POLY1305_WASM_MODULE = await require('./crypto/poly1305.js')();

as part of the top-level init Promise. The Cloudflare workerd embedder disallows dynamic WebAssembly.instantiate outside of bundled wasm bindings, so ssh2 fails to load even when the user never plans to negotiate chacha20-poly1305@openssh.com.

Why not just call ssh2.init() on demand?

The init IIFE is evaluated at module-load time, so the failure is unavoidable for any consumer that imports ssh2 under workerd. Wrapping our own require('ssh2') in try/catch does not help because the WebAssembly.instantiate call is what throws, and it happens inside the module initialiser.

Impact

All ssh2 consumers on Cloudflare Workers (or any runtime that restricts dynamic WASM, e.g. some Electron sandboxing profiles, Deno with --no-dynamic-wasm) can't use ssh2 at all, even for AES-GCM / AES-CTR sessions that would never touch the poly1305 code path.
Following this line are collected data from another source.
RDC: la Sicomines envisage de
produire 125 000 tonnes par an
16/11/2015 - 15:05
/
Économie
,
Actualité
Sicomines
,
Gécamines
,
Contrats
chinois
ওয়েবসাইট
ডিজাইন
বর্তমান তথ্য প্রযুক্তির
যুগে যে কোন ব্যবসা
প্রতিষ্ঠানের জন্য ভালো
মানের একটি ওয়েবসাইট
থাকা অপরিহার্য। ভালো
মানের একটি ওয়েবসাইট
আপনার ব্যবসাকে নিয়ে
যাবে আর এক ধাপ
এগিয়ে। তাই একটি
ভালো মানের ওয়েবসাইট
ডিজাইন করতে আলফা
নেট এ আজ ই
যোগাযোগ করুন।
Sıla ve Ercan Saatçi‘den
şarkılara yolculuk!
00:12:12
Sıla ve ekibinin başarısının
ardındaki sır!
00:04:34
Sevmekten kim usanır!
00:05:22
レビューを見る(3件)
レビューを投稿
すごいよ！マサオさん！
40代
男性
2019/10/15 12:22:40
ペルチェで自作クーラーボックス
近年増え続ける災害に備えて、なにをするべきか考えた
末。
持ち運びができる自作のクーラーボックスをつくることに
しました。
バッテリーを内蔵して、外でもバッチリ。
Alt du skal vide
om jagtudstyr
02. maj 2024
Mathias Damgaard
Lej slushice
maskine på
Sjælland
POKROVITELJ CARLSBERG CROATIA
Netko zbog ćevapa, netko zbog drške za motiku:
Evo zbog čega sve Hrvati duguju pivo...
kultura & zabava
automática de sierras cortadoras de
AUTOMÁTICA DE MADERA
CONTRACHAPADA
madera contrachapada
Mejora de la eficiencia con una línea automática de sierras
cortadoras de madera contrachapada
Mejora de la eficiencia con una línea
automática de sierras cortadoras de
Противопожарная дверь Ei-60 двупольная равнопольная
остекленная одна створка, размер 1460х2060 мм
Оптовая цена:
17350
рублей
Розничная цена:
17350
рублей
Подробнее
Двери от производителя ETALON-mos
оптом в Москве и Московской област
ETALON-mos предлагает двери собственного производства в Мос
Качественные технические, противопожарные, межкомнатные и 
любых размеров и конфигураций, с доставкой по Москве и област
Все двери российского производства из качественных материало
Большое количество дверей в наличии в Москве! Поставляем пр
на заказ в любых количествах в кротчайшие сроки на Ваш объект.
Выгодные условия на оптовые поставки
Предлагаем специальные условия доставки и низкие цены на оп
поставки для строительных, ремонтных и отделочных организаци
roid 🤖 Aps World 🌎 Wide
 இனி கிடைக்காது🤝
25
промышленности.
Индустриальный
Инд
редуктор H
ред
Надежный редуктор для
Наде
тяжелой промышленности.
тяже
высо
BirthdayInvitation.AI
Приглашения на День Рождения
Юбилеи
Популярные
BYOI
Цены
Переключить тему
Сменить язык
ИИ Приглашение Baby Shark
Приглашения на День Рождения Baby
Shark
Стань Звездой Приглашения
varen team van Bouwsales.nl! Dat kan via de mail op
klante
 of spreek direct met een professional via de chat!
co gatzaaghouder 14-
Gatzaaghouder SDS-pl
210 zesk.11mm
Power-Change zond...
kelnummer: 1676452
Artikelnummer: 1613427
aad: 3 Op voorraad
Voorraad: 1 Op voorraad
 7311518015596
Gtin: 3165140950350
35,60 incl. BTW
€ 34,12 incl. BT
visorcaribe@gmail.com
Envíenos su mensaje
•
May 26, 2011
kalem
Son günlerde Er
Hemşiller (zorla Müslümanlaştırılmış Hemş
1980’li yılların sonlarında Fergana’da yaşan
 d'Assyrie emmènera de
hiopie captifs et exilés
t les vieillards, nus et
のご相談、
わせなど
Removing the offline patch is the only way for us to run ssh2 against real SSH servers from Workers. With the patch below all other algorithms (aes*-gcm, aes*-ctr, aes*-cbc, hmac-sha2-*-etm@openssh.com, hmac-sha2-*, etc.) keep working, because the poly1305 WASM module is only required by chacha20-poly1305@openssh.com.

Suggested fix

Make poly1305 loading lazy (and tolerant of failure):

1. Don't evaluate require('./crypto/poly1305.js') at module load. Defer it until the first time a cipher that actually needs poly1305 is constructed.
2. If WASM loading fails, the module should either (a) surface a clear error only when chacha20-poly1305@openssh.com is selected, or (b) remove that cipher from CIPHER_INFO / DEFAULT_CIPHER at runtime.
3. Guard canUseCipher / canUseMAC so that a cipher/MAC that isn't in CIPHER_INFO / MAC_INFO is safely filtered instead of crashing with Cannot read properties of undefined (reading 'sslName').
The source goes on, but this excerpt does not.